Scan the records below. Copy every line in which the word "DISEASES" appears.

━━━━━ Available data ━━━━━

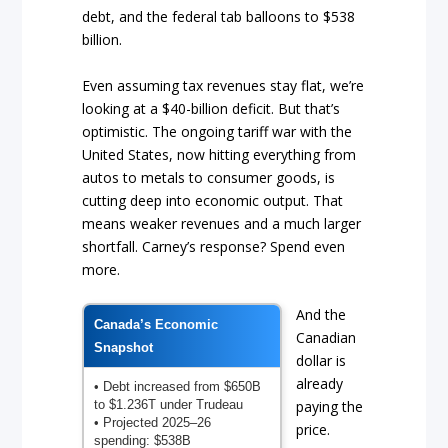
debt, and the federal tab balloons to $538
billion.
Even assuming tax revenues stay flat, we’re
looking at a $40-billion deficit. But that’s
optimistic. The ongoing tariff war with the
United States, now hitting everything from
autos to metals to consumer goods, is
cutting deep into economic output. That
means weaker revenues and a much larger
shortfall. Carney’s response? Spend even
more.
And the
Canada’s Economic
Canadian
Snapshot
dollar is
already
• Debt increased from $650B
to $1.236T under Trudeau
paying the
• Projected 2025–26
price.
spending: $538B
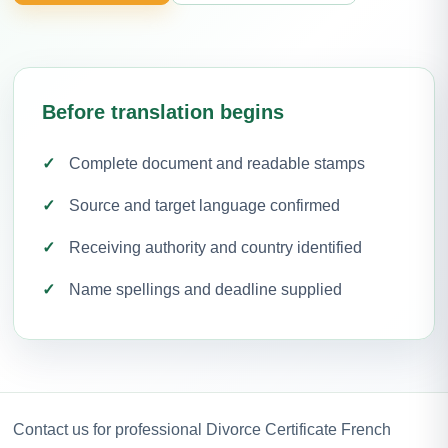
Before translation begins
Complete document and readable stamps
Source and target language confirmed
Receiving authority and country identified
Name spellings and deadline supplied
Contact us for professional Divorce Certificate French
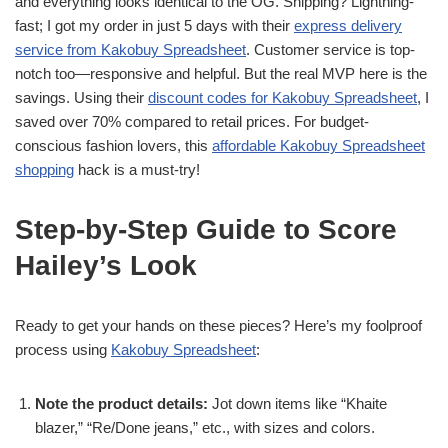
and everything looks identical to the OG. Shipping? Lightning-
fast; I got my order in just 5 days with their
express delivery
service from Kakobuy Spreadsheet
. Customer service is top-
notch too—responsive and helpful. But the real MVP here is the
savings. Using their
discount codes for Kakobuy Spreadsheet
, I
saved over 70% compared to retail prices. For budget-
conscious fashion lovers, this
affordable Kakobuy Spreadsheet
shopping
hack is a must-try!
Step-by-Step Guide to Score
Hailey’s Look
Ready to get your hands on these pieces? Here’s my foolproof
process using
Kakobuy Spreadsheet
:
Note the product details:
Jot down items like “Khaite
blazer,” “Re/Done jeans,” etc., with sizes and colors.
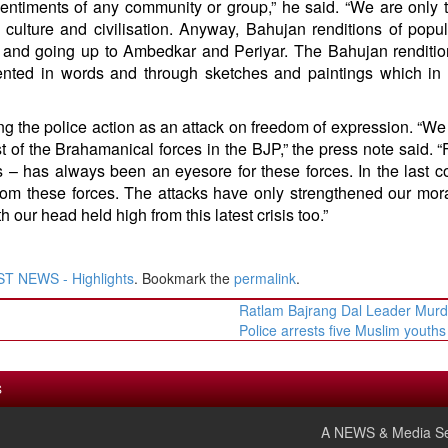
sentiments of any community or group,” he said. “We are only t
culture and civilisation. Anyway, Bahujan renditions of popul
le and going up to Ambedkar and Periyar. The Bahujan renditio
nted in words and through sketches and paintings which in
 the police action as an attack on freedom of expression. “We
st of the Brahamanical forces in the BJP,” the press note said. 
 – has always been an eyesore for these forces. In the last c
om these forces. The attacks have only strengthened our mora
 our head held high from this latest crisis too.”
T NEWS - Highlights
. Bookmark the
permalink
.
Ratlam Bajrang Dal Leader Murd
Police arrests five Muslim youth
S
A NEWS & Media Se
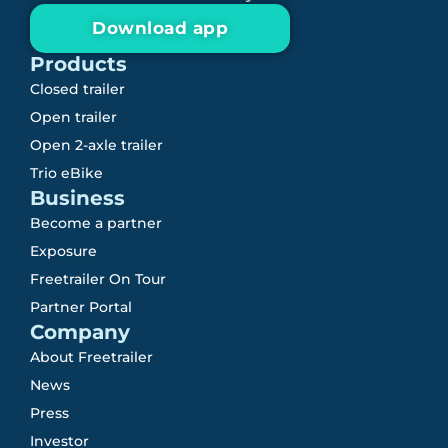
Download app
Products
Closed trailer
Open trailer
Open 2-axle trailer
Trio eBike
Business
Become a partner
Exposure
Freetrailer On Tour
Partner Portal
Company
About Freetrailer
News
Press
Investor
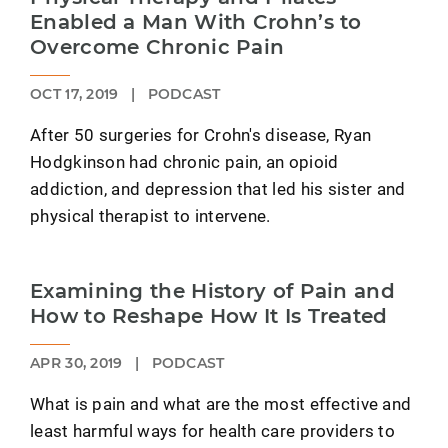
Enabled a Man With Crohn’s to
Overcome Chronic Pain
OCT 17, 2019
|
PODCAST
After 50 surgeries for Crohn's disease, Ryan
Hodgkinson had chronic pain, an opioid
addiction, and depression that led his sister and
physical therapist to intervene.
Examining the History of Pain and
How to Reshape How It Is Treated
APR 30, 2019
|
PODCAST
What is pain and what are the most effective and
least harmful ways for health care providers to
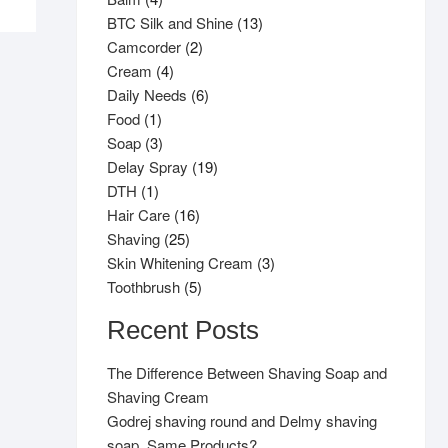
products
13
BTC Silk and Shine
13
2
products
Camcorder
2
4
products
Cream
4
products
6
Daily Needs
6
1
products
Food
1
product
3
Soap
3
products
19
Delay Spray
19
1
products
DTH
1
product
16
Hair Care
16
25
products
Shaving
25
products
3
Skin Whitening Cream
3
5
products
Toothbrush
5
products
Recent Posts
The Difference Between Shaving Soap and
Shaving Cream
Godrej shaving round and Delmy shaving
soap, Same Products?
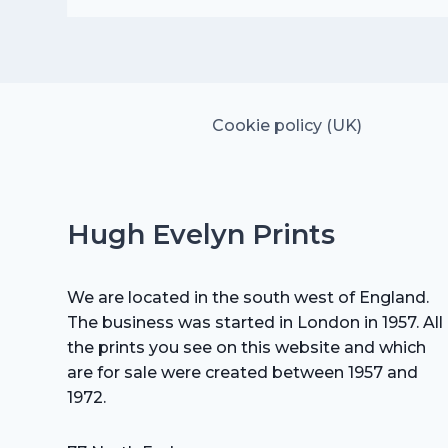
was:
is:
£15.00.
£10.50.
Cookie policy (UK)
Hugh Evelyn Prints
We are located in the south west of England.
The business was started in London in 1957. All
the prints you see on this website and which
are for sale were created between 1957 and
1972.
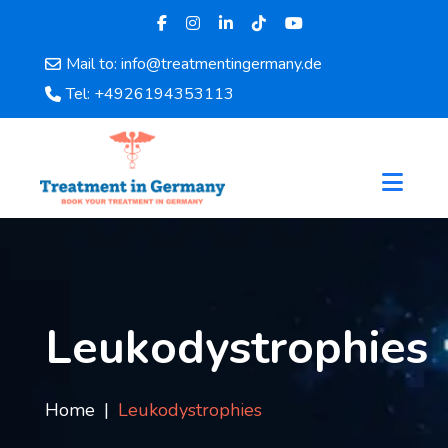
Mail to: info@treatmentingermany.de
Home
Tel: +4926194353113
About
Us
Pages
Doctors
Hospital
Departments
Services
Testimonials
Leukodystrophies
Disease
Category
FAQ
Home
Leukodystrophies
Blog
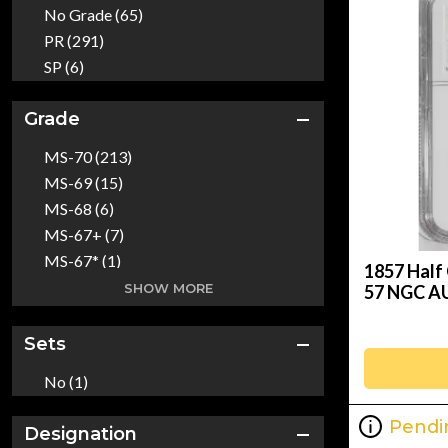
2018 (16)
No Grade (65)
Raw (7)
2019 (13)
PR (291)
2020 (35)
SP (6)
2021 (65)
2022 (11)
Grade
2023 (48)
MS-70 (213)
2024 (18)
MS-69 (15)
1652 (1)
MS-68 (6)
1783 (1)
MS-67+ (7)
1786 (1)
MS-67* (1)
1787 (1)
1857 Half 
MS-67 (55)
SHOW MORE
57 NGC A
1794 (5)
MS-66+ (20)
1795 (8)
MS-67+* (1)
Sets
1796 (2)
MS-66 (360)
1797 (3)
No (1)
MS-65+ (16)
1798 (2)
MS-65+* (1)
1799 (4)
Pendi
Designation
MS-66* (1)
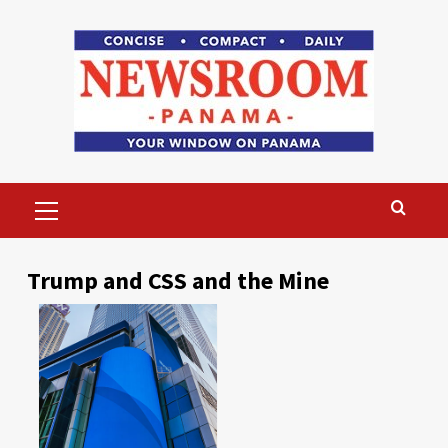
Skip
to
content
Primary
Menu
Trump and CSS and the Mine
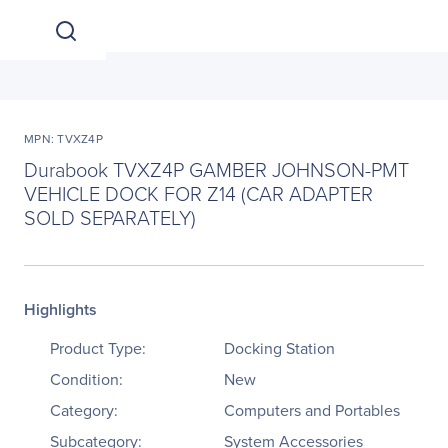
MPN: TVXZ4P
Durabook TVXZ4P GAMBER JOHNSON-PMT
VEHICLE DOCK FOR Z14 (CAR ADAPTER
SOLD SEPARATELY)
Highlights
Product Type:
Docking Station
Condition:
New
Category:
Computers and Portables
Subcategory:
System Accessories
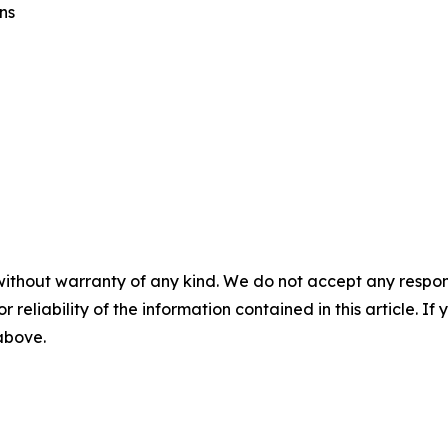
ns
without warranty of any kind. We do not accept any responsib
r reliability of the information contained in this article. I
 above.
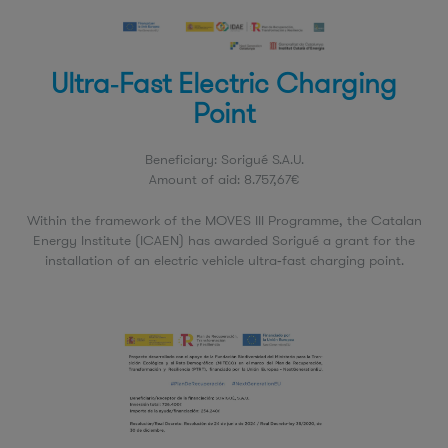
Ultra‑Fast Electric Charging
Point
Beneficiary: Sorigué S.A.U.
Amount of aid: 8.757,67€
Within the framework of the MOVES III Programme, the Catalan
Energy Institute (ICAEN) has awarded Sorigué a grant for the
installation of an electric vehicle ultra‑fast charging point.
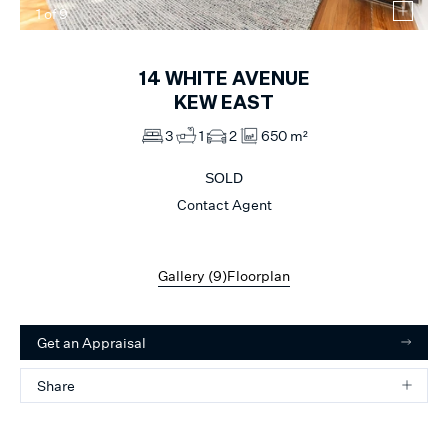
1
of
9
14
WHITE AVENUE
KEW EAST
3
1
2
650 m²
SOLD
Contact Agent
Gallery (
9
)
Floorplan
Get an Appraisal
Share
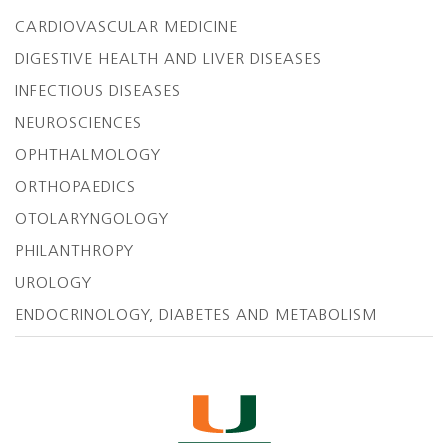
CARDIOVASCULAR MEDICINE
DIGESTIVE HEALTH AND LIVER DISEASES
INFECTIOUS DISEASES
NEUROSCIENCES
OPHTHALMOLOGY
ORTHOPAEDICS
OTOLARYNGOLOGY
PHILANTHROPY
UROLOGY
ENDOCRINOLOGY, DIABETES AND METABOLISM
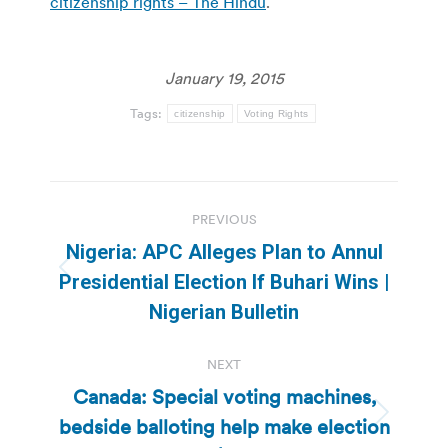
citizenship rights – The Hindu
.
January 19, 2015
Tags:
citizenship
Voting Rights
Post
PREVIOUS
navigation
Nigeria: APC Alleges Plan to Annul
Previous
Presidential Election If Buhari Wins |
post:
Nigerian Bulletin
NEXT
Canada: Special voting machines,
bedside balloting help make election
Next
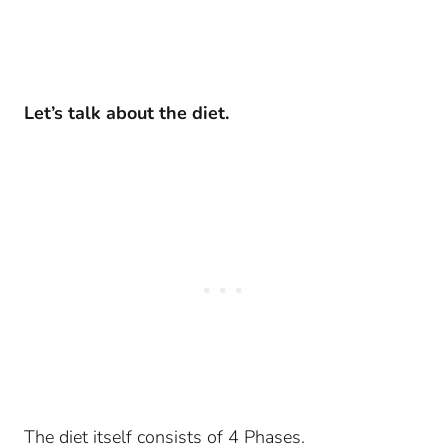
Let’s talk about the diet.
The diet itself consists of 4 Phases.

━━━━━

_Answer to this problem:_
DIGESTIVE HEALTH AND LIVER DISEASES
INFECTIOUS DISEASES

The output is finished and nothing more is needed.